I don't see how account-based systems, or Wire in particular, must "effectively store[] a log of every pair of users that have spoken to each other on the platform, in a database, constantly available". As far as I can tell – and just like Signal – they just need to hold (destination-ID, blob) for all as-yet undelivered messages. And if the destination-ID isn't a phone-number, it's harder to correlated with other extant databases of (phone-number -> IMEI) or (phone-number -> person). That is, this undelivered-log has less metadata in an account-based system than a phone-number-based system.

I get that using the contact-lists, and the constant re-uploading of contact-lists, is great for Signal's bootstrapping. Anchoring IDs to phone numbers might also work as an abuse throttle.

But I don't see how it minimizes metadata. Can you clarify?


The contact graph isn't necessary to deliver messages, but it is necessary to make the system usable: when people open up the application, they expect to see a contact list. To make that feature work, most systems just store the contact list on the server; the aggregation of all those contact lists is the entire contact graph for the service. That's the thing Signal won't store.

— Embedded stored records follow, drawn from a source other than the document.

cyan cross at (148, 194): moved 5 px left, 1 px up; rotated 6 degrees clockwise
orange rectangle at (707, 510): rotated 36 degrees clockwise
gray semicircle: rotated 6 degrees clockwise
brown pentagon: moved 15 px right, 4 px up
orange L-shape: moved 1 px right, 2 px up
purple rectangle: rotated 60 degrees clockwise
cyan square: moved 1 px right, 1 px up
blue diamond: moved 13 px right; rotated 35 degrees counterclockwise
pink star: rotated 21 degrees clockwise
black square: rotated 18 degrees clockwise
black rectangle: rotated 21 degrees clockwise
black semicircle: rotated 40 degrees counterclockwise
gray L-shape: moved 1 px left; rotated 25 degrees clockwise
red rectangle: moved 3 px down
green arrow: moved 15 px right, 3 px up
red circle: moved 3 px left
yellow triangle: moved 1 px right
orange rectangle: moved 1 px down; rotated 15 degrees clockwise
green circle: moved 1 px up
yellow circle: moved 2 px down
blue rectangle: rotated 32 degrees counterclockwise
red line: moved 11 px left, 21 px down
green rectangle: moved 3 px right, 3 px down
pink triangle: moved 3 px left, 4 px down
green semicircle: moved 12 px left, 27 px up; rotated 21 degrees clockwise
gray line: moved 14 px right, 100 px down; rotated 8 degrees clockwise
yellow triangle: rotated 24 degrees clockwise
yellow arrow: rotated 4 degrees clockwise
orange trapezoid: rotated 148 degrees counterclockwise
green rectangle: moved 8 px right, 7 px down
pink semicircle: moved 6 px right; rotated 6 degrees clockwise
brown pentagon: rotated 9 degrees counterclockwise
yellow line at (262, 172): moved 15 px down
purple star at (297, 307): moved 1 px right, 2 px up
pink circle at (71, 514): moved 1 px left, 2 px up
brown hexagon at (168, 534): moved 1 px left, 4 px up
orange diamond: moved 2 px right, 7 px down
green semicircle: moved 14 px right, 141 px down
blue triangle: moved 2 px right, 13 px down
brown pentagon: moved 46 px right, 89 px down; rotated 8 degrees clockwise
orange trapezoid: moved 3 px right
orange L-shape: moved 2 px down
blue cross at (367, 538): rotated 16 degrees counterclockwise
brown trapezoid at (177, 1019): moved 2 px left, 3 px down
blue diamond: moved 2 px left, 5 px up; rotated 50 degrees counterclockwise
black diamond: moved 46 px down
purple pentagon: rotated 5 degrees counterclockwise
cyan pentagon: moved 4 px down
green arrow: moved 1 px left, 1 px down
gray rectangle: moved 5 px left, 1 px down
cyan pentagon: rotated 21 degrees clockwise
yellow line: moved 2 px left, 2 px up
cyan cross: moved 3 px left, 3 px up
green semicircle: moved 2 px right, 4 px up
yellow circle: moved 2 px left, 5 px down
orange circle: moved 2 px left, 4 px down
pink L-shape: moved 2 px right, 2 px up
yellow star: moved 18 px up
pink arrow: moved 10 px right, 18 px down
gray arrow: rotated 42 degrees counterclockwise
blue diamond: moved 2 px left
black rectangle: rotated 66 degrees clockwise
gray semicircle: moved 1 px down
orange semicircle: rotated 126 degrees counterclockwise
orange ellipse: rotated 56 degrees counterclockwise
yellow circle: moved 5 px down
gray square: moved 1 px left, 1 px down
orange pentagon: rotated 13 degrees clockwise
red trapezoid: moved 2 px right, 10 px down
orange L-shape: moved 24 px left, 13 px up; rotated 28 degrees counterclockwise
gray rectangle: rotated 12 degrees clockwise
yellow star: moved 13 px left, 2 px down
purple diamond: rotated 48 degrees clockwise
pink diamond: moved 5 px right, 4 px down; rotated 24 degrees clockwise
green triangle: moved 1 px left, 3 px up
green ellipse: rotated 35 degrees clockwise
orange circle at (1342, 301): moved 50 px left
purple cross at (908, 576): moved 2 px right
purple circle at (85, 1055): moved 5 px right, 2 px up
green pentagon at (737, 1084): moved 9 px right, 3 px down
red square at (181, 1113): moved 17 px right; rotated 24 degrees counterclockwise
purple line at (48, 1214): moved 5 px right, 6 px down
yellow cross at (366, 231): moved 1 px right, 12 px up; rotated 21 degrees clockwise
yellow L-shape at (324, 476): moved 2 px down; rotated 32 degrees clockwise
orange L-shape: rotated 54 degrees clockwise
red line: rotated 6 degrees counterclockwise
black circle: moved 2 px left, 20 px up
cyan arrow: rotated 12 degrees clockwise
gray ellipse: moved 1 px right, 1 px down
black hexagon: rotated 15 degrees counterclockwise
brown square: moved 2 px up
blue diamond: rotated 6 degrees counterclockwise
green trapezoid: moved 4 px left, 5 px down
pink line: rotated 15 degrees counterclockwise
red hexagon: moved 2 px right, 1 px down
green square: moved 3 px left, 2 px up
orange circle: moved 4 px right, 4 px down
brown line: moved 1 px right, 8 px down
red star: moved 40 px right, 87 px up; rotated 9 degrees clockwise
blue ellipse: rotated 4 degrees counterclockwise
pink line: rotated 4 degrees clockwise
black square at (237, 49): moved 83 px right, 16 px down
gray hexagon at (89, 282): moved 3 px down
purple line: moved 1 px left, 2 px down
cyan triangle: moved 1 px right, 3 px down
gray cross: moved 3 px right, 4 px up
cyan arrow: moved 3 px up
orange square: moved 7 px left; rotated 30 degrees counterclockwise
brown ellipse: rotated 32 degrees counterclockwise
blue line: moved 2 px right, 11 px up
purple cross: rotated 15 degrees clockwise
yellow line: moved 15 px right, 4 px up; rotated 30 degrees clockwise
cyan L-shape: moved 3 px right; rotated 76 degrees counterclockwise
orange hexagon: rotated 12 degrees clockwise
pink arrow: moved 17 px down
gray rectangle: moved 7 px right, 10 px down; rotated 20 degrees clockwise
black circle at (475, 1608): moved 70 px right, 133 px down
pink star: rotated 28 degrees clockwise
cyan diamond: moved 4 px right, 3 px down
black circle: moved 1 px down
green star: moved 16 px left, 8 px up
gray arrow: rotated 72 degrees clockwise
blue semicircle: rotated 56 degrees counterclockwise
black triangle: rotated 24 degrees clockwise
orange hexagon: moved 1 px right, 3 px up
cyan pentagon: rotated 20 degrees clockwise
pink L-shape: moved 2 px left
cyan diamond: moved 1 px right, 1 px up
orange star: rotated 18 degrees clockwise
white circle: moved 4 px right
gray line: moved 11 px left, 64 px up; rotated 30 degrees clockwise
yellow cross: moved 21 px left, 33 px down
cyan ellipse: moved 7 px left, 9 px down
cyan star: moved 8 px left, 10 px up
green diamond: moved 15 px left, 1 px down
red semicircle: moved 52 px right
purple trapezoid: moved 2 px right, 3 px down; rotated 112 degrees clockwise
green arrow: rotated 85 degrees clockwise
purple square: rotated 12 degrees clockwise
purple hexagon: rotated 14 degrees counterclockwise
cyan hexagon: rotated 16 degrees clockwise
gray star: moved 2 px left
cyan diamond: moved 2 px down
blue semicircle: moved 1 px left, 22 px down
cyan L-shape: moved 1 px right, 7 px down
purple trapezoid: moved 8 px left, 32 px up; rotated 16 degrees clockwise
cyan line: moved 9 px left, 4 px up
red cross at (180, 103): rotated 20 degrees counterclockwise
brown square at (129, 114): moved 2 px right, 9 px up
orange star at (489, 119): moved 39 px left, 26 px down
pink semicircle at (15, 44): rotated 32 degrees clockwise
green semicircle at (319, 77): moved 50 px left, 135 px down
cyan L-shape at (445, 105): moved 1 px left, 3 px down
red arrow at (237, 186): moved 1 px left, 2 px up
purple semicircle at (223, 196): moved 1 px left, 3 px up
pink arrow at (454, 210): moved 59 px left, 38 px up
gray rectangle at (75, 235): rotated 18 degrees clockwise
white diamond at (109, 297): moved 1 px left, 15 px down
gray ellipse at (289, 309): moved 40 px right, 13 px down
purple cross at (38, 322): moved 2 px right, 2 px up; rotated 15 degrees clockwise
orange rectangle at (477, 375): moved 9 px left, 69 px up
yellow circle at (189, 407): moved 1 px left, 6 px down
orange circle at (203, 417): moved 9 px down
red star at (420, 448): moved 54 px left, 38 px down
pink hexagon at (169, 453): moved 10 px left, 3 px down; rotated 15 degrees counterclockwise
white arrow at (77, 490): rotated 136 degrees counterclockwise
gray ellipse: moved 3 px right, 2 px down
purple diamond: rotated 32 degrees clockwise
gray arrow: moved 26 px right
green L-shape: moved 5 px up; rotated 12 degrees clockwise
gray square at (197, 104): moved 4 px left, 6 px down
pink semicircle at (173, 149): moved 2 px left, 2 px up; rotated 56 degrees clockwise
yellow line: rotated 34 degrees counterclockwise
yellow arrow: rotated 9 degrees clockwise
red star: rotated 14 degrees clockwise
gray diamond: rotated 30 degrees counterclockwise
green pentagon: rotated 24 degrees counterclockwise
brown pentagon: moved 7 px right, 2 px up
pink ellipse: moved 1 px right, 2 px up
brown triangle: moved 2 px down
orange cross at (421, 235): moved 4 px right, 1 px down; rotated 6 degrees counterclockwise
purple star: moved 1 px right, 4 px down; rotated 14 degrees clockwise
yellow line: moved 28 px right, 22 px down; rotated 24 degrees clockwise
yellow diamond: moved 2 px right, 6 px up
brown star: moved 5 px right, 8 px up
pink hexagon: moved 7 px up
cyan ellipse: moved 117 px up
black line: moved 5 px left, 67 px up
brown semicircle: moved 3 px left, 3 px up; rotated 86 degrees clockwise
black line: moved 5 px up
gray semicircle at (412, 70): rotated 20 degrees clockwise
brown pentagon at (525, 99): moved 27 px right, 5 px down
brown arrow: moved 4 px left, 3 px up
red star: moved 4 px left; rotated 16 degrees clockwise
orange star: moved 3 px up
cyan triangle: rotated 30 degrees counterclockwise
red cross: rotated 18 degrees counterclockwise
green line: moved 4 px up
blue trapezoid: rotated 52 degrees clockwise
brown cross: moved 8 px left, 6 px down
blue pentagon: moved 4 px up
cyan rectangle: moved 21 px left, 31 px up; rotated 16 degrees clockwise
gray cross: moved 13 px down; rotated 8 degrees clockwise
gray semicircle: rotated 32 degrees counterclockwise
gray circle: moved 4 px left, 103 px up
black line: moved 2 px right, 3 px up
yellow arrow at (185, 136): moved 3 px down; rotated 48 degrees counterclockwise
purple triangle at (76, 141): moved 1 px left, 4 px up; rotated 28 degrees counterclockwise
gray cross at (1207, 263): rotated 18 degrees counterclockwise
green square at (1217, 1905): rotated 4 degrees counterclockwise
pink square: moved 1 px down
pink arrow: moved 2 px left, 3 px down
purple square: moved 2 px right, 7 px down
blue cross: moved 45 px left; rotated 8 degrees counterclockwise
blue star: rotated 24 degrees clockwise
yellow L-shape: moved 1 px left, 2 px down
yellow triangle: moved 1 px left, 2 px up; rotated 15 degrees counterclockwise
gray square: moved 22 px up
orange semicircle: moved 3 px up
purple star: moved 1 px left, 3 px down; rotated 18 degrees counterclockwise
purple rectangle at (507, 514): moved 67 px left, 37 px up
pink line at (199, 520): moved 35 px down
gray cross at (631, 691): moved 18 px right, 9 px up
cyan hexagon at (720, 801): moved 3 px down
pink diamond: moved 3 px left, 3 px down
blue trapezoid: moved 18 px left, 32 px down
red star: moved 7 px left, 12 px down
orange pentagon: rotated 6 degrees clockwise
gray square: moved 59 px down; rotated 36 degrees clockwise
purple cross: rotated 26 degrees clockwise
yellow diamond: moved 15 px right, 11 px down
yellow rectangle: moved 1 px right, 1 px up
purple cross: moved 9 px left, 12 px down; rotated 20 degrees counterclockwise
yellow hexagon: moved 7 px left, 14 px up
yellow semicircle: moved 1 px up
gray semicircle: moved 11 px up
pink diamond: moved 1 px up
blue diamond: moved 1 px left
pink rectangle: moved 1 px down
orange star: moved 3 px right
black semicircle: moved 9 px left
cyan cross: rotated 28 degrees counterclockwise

Sure, it makes it more usable. (Though, I use Telegram & WhatsApp with many contacts just fine without sharing my contact list with them, neither once nor the repeated-uploads Signal wants.)

But Signal could still be keeping a database log of everyone who's actually ever sent a message to anyone else. (To the extent anyone's using 'sealed sender', it'd be harder – but apps like Wire could do something equivalent to 'sealed sender', too.) And that database is way more valuable to many attackers if it's keyed by the phone-numbers Signal has, compared to the aliases other systems have.

And to the extent the Signal client wants to keep re-uploading my entire contact-list, even a one-time, temporary compromise of their SGX-based system would reveal all my phone contacts.


The synchronized contact list feature of other messengers requires them to keep the contract graph stored. We don't have to wonder whether they're logging it; they have to be.